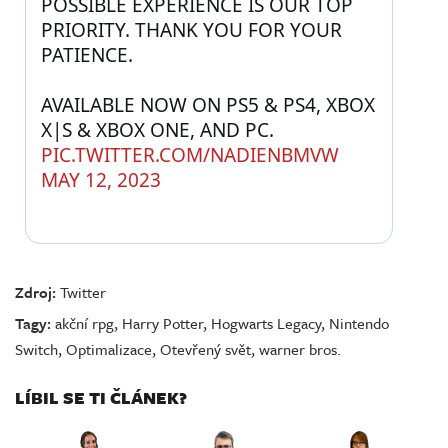
POSSIBLE EXPERIENCE IS OUR TOP 
PRIORITY. THANK YOU FOR YOUR 
PATIENCE.
AVAILABLE NOW ON PS5 & PS4, XBOX 
X|S & XBOX ONE, AND PC. 
PIC.TWITTER.COM/NADIENBMVW
MAY 12, 2023
Zdroj:
Twitter
Tagy:
akční rpg
,
Harry Potter
,
Hogwarts Legacy
,
Nintendo
Switch
,
Optimalizace
,
Otevřený svět
,
warner bros.
LÍBIL SE TI ČLÁNEK?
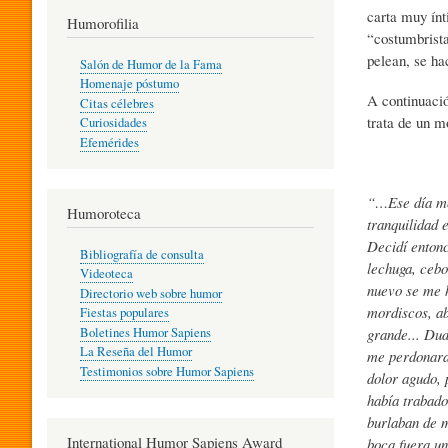
carta muy ínt
T
Humorofilia
“costumbrista
pelean, se h
Salón de Humor de la Fama
Homenaje póstumo
I
A continuaci
Citas célebres
trata de un m
Curiosidades
Efemérides
L
“…Ese día me
Humoroteca
Y
tranquilidad 
Decidí enton
Bibliografía de consulta
lechuga, cebo
Videoteca
H
nuevo se me h
Directorio web sobre humor
mordiscos, ab
Fiestas populares
Boletines Humor Sapiens
grande... Dud
U
La Reseña del Humor
me perdonara 
Testimonios sobre Humor Sapiens
dolor agudo, 
había trabado
M
burlaban de m
International Humor Sapiens Award
boca fuera un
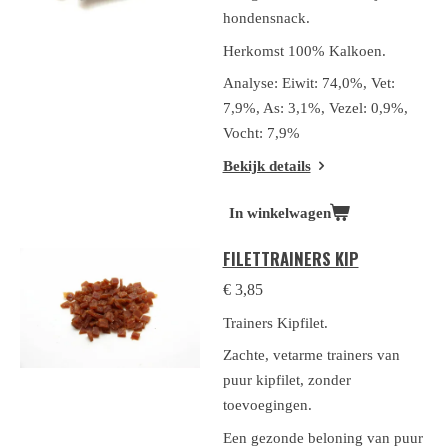
hondensnack.
Herkomst 100% Kalkoen.
Analyse: Eiwit: 74,0%, Vet:
7,9%, As: 3,1%, Vezel: 0,9%,
Vocht: 7,9%
Bekijk details
In winkelwagen
FILETTRAINERS KIP
€ 3,85
Trainers Kipfilet.
Zachte, vetarme trainers van
puur kipfilet, zonder
toevoegingen.
Een gezonde beloning van puur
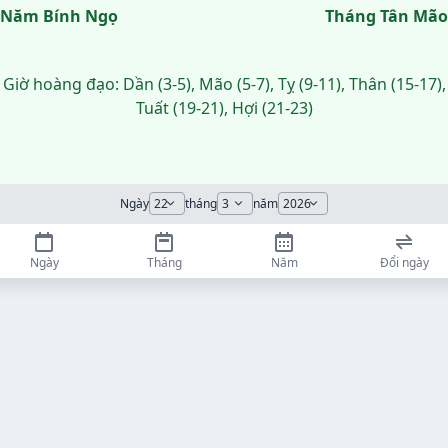
Năm Bính Ngọ
Tháng Tân Mão
Giờ hoàng đạo: Dần (3-5), Mão (5-7), Tỵ (9-11), Thân (15-17),
Tuất (19-21), Hợi (21-23)
Ngày
tháng
năm
Ngày
Tháng
Năm
Đổi ngày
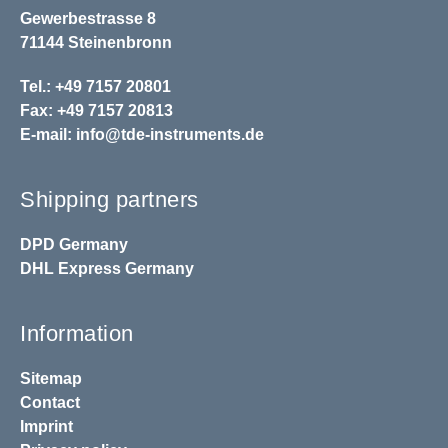
Gewerbestrasse 8
71144 Steinenbronn
Tel.: +49 7157 20801
Fax: +49 7157 20813
E-mail:
info@tde-instruments.de
Shipping partners
DPD
Germany
DHL
Express Germany
Information
Sitemap
Contact
Imprint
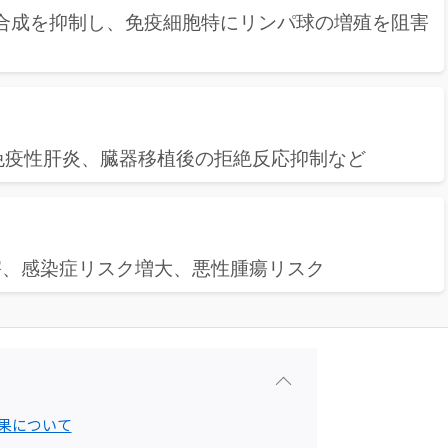
A合成を抑制し、免疫細胞特にリンパ球の増殖を阻害
免疫性肝炎、臓器移植後の拒絶反応抑制など
害、感染症リスク増大、悪性腫瘍リスク
果について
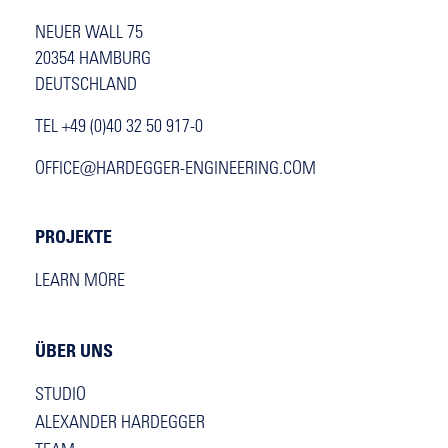
NEUER WALL 75
20354 HAMBURG
DEUTSCHLAND
TEL +49 (0)40 32 50 917-0
OFFICE@HARDEGGER-ENGINEERING.COM
PROJEKTE
LEARN MORE
ÜBER UNS
STUDIO
ALEXANDER HARDEGGER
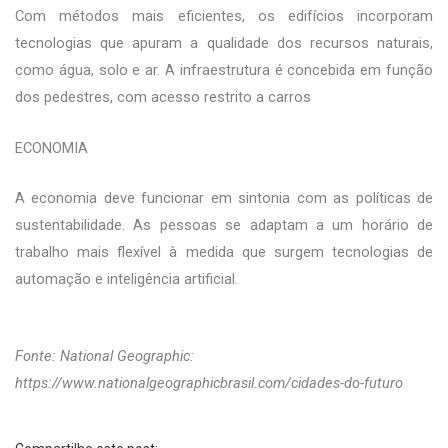
Com métodos mais eficientes, os edifícios incorporam
tecnologias que apuram a qualidade dos recursos naturais,
como água, solo e ar. A infraestrutura é concebida em função
dos pedestres, com acesso restrito a carros
ECONOMIA
A economia deve funcionar em sintonia com as políticas de
sustentabilidade. As pessoas se adaptam a um horário de
trabalho mais flexível à medida que surgem tecnologias de
automação e inteligência artificial.
Fonte: National Geographic:
https://www.nationalgeographicbrasil.com/cidades-do-futuro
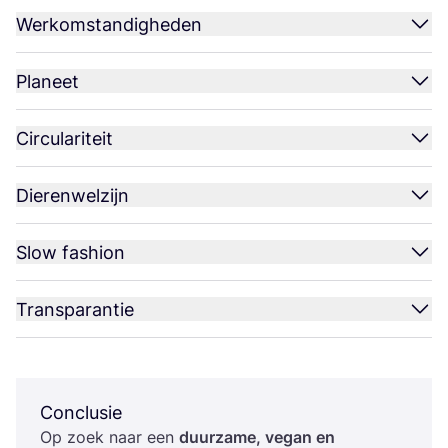
Werkomstandigheden
Planeet
Circulariteit
Dierenwelzijn
Slow fashion
Transparantie
Conclusie
Op zoek naar een
duur­za­me, vegan en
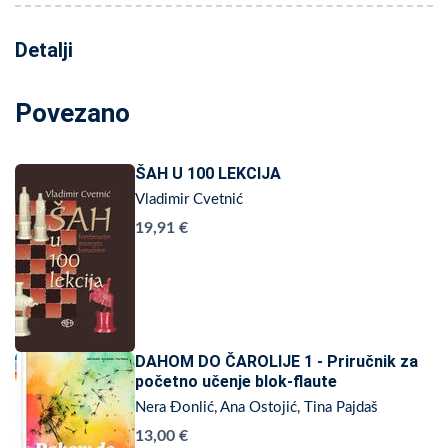
Detalji
Povezano
ŠAH U 100 LEKCIJA
Vladimir Cvetnić
19,91 €
DAHOM DO ČAROLIJE 1 - Priručnik za
početno učenje blok-flaute
Nera Đonlić, Ana Ostojić, Tina Pajdaš
13,00 €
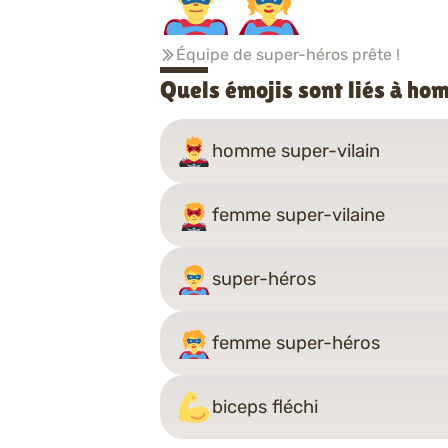
Équipe de super-héros prête !
Quels émojis sont liés à h
homme super-vilain
femme super-vilaine
super-héros
femme super-héros
biceps fléchi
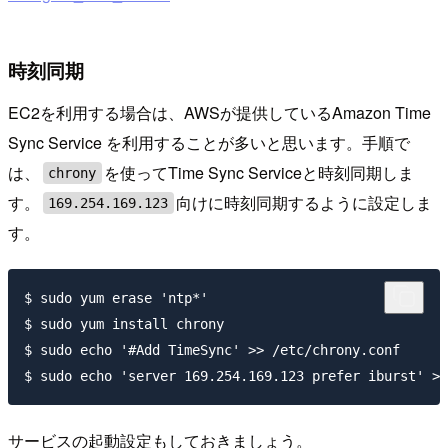
時刻同期
EC2を利用する場合は、AWSが提供しているAmazon Time
Sync Service を利用することが多いと思います。手順で
は、
を使ってTime Sync Serviceと時刻同期しま
chrony
す。
向けに時刻同期するように設定しま
169.254.169.123
す。
$ sudo yum erase 'ntp*'

$ sudo yum install chrony

$ sudo echo '#Add TimeSync' >> /etc/chrony.conf

サービスの起動設定もしておきましょう。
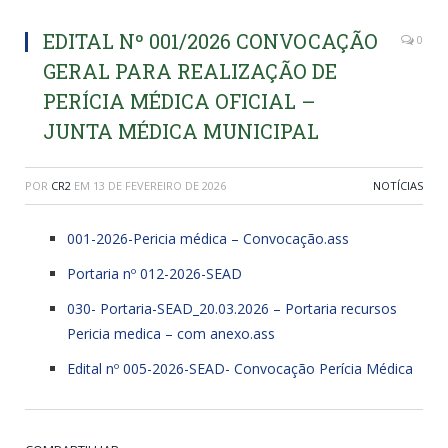
EDITAL Nº 001/2026 CONVOCAÇÃO
0
GERAL PARA REALIZAÇÃO DE
PERÍCIA MÉDICA OFICIAL –
JUNTA MÉDICA MUNICIPAL
POR
CR2
EM
13 DE FEVEREIRO DE 2026
NOTÍCIAS
001-2026-Pericia médica – Convocação.ass
Portaria nº 012-2026-SEAD
030- Portaria-SEAD_20.03.2026 – Portaria recursos
Pericia medica – com anexo.ass
Edital nº 005-2026-SEAD- Convocação Perícia Médica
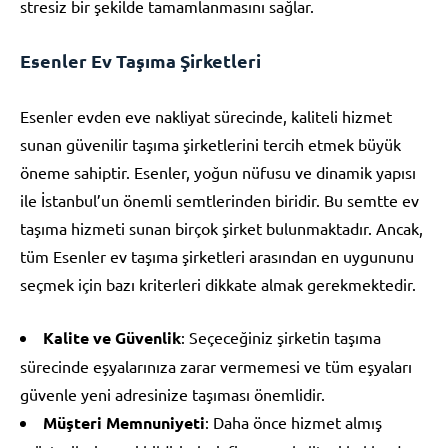
stresiz bir şekilde tamamlanmasını sağlar.
Esenler Ev Taşıma Şirketleri
Esenler evden eve nakliyat sürecinde, kaliteli hizmet
sunan güvenilir taşıma şirketlerini tercih etmek büyük
öneme sahiptir. Esenler, yoğun nüfusu ve dinamik yapısı
ile İstanbul’un önemli semtlerinden biridir. Bu semtte ev
taşıma hizmeti sunan birçok şirket bulunmaktadır. Ancak,
tüm Esenler ev taşıma şirketleri arasından en uygununu
seçmek için bazı kriterleri dikkate almak gerekmektedir.
Kalite ve Güvenlik
: Seçeceğiniz şirketin taşıma
sürecinde eşyalarınıza zarar vermemesi ve tüm eşyaları
güvenle yeni adresinize taşıması önemlidir.
Müşteri Memnuniyeti
: Daha önce hizmet almış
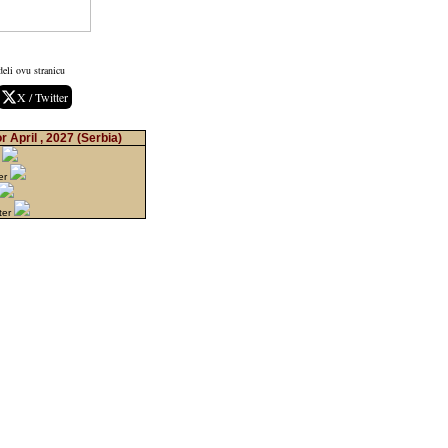
eli ovu stranicu
X / Twitter
 April , 2027
(Serbia)
n
er
ter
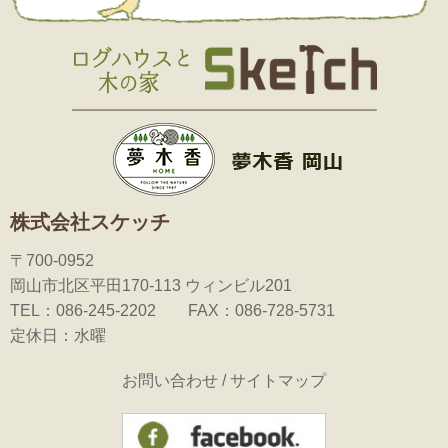
株式会社スケッチ
〒700-0952
岡山市北区平田170-113 ウィンビル201
TEL：086-245-2202 FAX：086-728-5731
定休日：水曜
お問い合わせ
/
サイトマップ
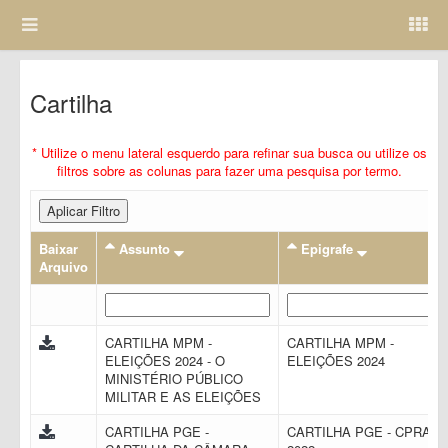
Cartilha
* Utilize o menu lateral esquerdo para refinar sua busca ou utilize os
filtros sobre as colunas para fazer uma pesquisa por termo.
Aplicar Filtro
Baixar
Assunto
Epigrafe
Arquivo
CARTILHA MPM -
CARTILHA MPM -
ELEIÇÕES 2024 - O
ELEIÇÕES 2024
MINISTÉRIO PÚBLICO
MILITAR E AS ELEIÇÕES
CARTILHA PGE -
CARTILHA PGE - CPRAC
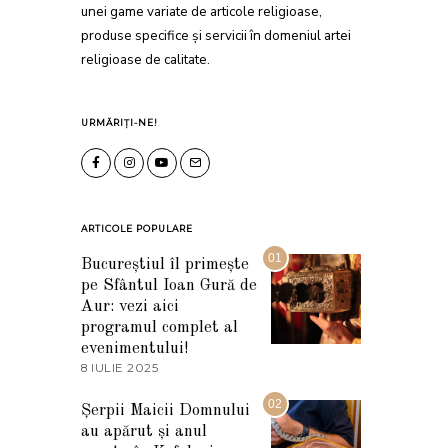
unei game variate de articole religioase,
produse specifice și servicii în domeniul artei
religioase de calitate.
URMĂRIȚI-NE!
ARTICOLE POPULARE
01
Bucureștiul îl primește
pe Sfântul Ioan Gură de
Aur: vezi aici
programul complet al
evenimentului!
8 IULIE 2025
1
0
I
02
Șerpii Maicii Domnului
U
au apărut și anul
L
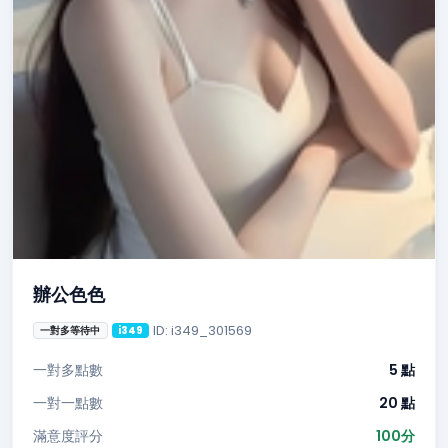
辦公色色
ID: i349_301569
一對多等待中
i349
一對多點數
5 點
一對一點數
20 點
滿意度評分
100分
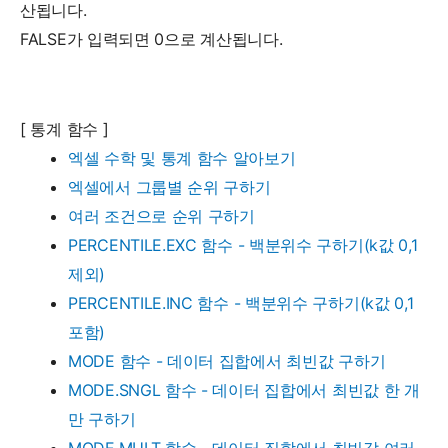
산됩니다.
FALSE가 입력되면 0으로 계산됩니다.
[ 통계 함수 ]
엑셀 수학 및 통계 함수 알아보기
엑셀에서 그룹별 순위 구하기
여러 조건으로 순위 구하기
PERCENTILE.EXC 함수 - 백분위수 구하기(k값 0,1
제외)
PERCENTILE.INC 함수 - 백분위수 구하기(k값 0,1
포함)
MODE 함수 - 데이터 집합에서 최빈값 구하기
MODE.SNGL 함수 - 데이터 집합에서 최빈값 한 개
만 구하기
MODE.MULT 함수 - 데이터 집합에서 최빈값 여러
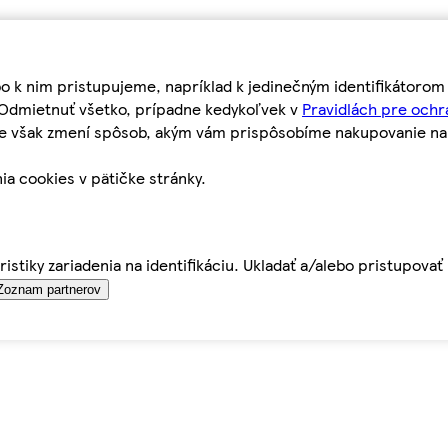
bo k nim pristupujeme, napríklad k jedinečným identifikátoro
o Odmietnuť všetko, prípadne kedykoľvek v
Pravidlách pre ochr
tie však zmení spôsob, akým vám prispôsobíme nakupovanie n
ia cookies v pätičke stránky.
istiky zariadenia na identifikáciu. Ukladať a/alebo pristupova
Zoznam partnerov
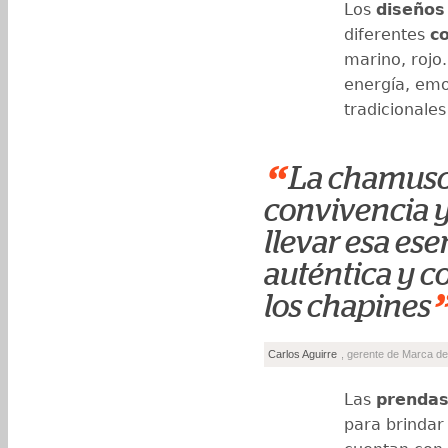
Los
diseños
diferentes
c
marino, rojo
energía, emo
tradicionale
“
La chamusc
convivencia y
llevar esa es
auténtica y c
los chapines
Carlos Aguirre
, gerente de Marca d
Las
prenda
para brindar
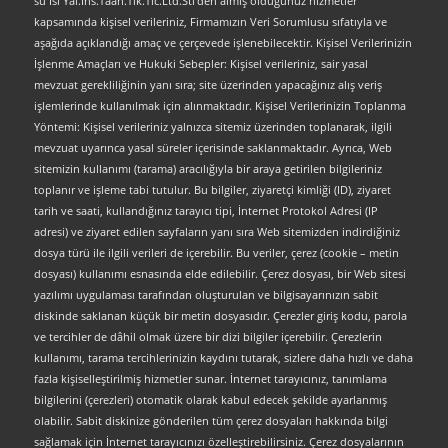
su Isi Yal.Ins.Taah.Tlk.Tic.Ltd.Sti’den almış olduğunuz hizmetler
kapsamında kişisel verileriniz, Firmamızın Veri Sorumlusu sıfatıyla ve
aşağıda açıklandığı amaç ve çerçevede işlenebilecektir. Kişisel Verilerinizin
İşlenme Amaçları ve Hukuki Sebepler: Kişisel verileriniz, sair yasal
mevzuat gerekliliğinin yanı sıra; site üzerinden yapacağınız alış veriş
işlemlerinde kullanılmak için alınmaktadır. Kişisel Verilerinizin Toplanma
Yöntemi: Kişisel verileriniz yalnızca sitemiz üzerinden toplanarak, ilgili
mevzuat uyarınca yasal süreler içerisinde saklanmaktadır. Ayrıca, Web
sitemizin kullanımı (tarama) aracılığıyla bir araya getirilen bilgileriniz
toplanır ve işleme tabi tutulur. Bu bilgiler, ziyaretçi kimliği (ID), ziyaret
tarih ve saati, kullandığınız tarayıcı tipi, İnternet Protokol Adresi (IP
adresi) ve ziyaret edilen sayfaların yanı sıra Web sitemizden indirdiğiniz
dosya türü ile ilgili verileri de içerebilir. Bu veriler, çerez (cookie – metin
dosyası) kullanımı esnasında elde edilebilir. Çerez dosyası, bir Web sitesi
yazılımı uygulaması tarafından oluşturulan ve bilgisayarınızın sabit
diskinde saklanan küçük bir metin dosyasıdır. Çerezler giriş kodu, parola
ve tercihler de dâhil olmak üzere bir dizi bilgiler içerebilir. Çerezlerin
kullanımı, tarama tercihlerinizin kaydını tutarak, sizlere daha hızlı ve daha
fazla kişiselleştirilmiş hizmetler sunar. İnternet tarayıcınız, tanımlama
bilgilerini (çerezleri) otomatik olarak kabul edecek şekilde ayarlanmış
olabilir. Sabit diskinize gönderilen tüm çerez dosyaları hakkında bilgi
sağlamak için İnternet tarayıcınızı özelleştirebilirsiniz. Çerez dosyalarının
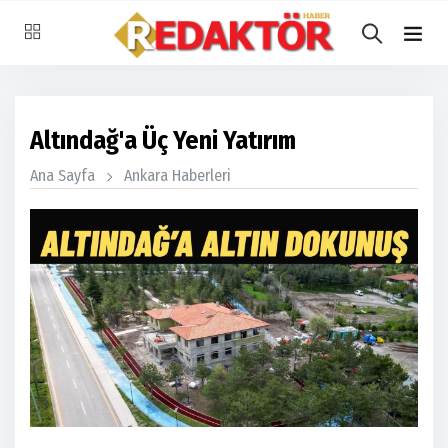
Altındağ'a Üç Yeni Yatırım
Ana Sayfa
Ankara Haberleri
============================================================
• **Task to complete**
Show me every line of the entries above that holds "religioase".

• **Response**
unei game variate de articole religioase,
religioase de calitate.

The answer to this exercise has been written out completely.